[Records from a collection]
◇ ◇ ◇ ◇
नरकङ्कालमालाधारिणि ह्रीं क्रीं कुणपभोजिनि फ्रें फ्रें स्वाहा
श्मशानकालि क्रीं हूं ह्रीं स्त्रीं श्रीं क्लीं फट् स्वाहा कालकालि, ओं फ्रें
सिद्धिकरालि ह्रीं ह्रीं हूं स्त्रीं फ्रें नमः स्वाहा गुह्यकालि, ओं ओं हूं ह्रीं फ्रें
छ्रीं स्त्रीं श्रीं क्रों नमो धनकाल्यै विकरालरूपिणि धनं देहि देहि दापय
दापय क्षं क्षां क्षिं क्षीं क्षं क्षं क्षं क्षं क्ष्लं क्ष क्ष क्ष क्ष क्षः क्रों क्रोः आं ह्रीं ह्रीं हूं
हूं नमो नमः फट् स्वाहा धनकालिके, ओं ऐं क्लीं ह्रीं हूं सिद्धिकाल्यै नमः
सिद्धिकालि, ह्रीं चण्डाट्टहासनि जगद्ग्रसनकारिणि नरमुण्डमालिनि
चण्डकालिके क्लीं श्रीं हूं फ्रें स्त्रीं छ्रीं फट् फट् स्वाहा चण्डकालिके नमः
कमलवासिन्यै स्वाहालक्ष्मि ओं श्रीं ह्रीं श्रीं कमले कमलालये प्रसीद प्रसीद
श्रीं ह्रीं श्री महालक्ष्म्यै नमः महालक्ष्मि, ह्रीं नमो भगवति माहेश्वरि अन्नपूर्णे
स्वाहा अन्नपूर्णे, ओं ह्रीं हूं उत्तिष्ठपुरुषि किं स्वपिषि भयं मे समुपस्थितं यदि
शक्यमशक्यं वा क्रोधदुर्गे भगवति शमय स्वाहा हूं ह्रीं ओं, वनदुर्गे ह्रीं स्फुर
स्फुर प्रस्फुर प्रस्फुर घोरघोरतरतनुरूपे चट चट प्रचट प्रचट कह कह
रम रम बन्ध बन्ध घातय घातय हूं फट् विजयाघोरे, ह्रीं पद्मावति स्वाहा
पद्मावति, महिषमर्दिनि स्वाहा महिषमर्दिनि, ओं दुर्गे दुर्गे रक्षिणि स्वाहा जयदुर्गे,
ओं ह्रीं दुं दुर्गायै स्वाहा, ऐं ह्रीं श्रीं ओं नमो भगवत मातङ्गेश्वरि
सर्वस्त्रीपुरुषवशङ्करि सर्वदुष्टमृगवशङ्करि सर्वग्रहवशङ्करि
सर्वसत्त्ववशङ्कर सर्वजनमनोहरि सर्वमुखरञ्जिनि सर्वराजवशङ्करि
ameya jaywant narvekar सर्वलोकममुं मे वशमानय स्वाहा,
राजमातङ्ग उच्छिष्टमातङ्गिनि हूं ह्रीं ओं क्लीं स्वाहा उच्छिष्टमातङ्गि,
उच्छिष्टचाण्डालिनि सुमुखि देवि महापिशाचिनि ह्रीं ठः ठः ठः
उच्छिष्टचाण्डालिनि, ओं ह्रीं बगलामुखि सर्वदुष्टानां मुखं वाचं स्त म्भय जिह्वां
◇ ◇ ◇ ◇
[DIRECTIONS FOR THIS TASK] Could you reproduce, exactly, every line above from the line with "पद्मावति, महिषमर्दिनि स्वाहा" to the line with "ameya jaywant narvekar", and no other line? Both ends count.

[RESPONSE TO THE EXERCISE]
पद्मावति, महिषमर्दिनि स्वाहा महिषमर्दिनि, ओं दुर्गे दुर्गे रक्षिणि स्वाहा जयदुर्गे,
ओं ह्रीं दुं दुर्गायै स्वाहा, ऐं ह्रीं श्रीं ओं नमो भगवत मातङ्गेश्वरि
सर्वस्त्रीपुरुषवशङ्करि सर्वदुष्टमृगवशङ्करि सर्वग्रहवशङ्करि
सर्वसत्त्ववशङ्कर सर्वजनमनोहरि सर्वमुखरञ्जिनि सर्वराजवशङ्करि
ameya jaywant narvekar सर्वलोकममुं मे वशमानय स्वाहा,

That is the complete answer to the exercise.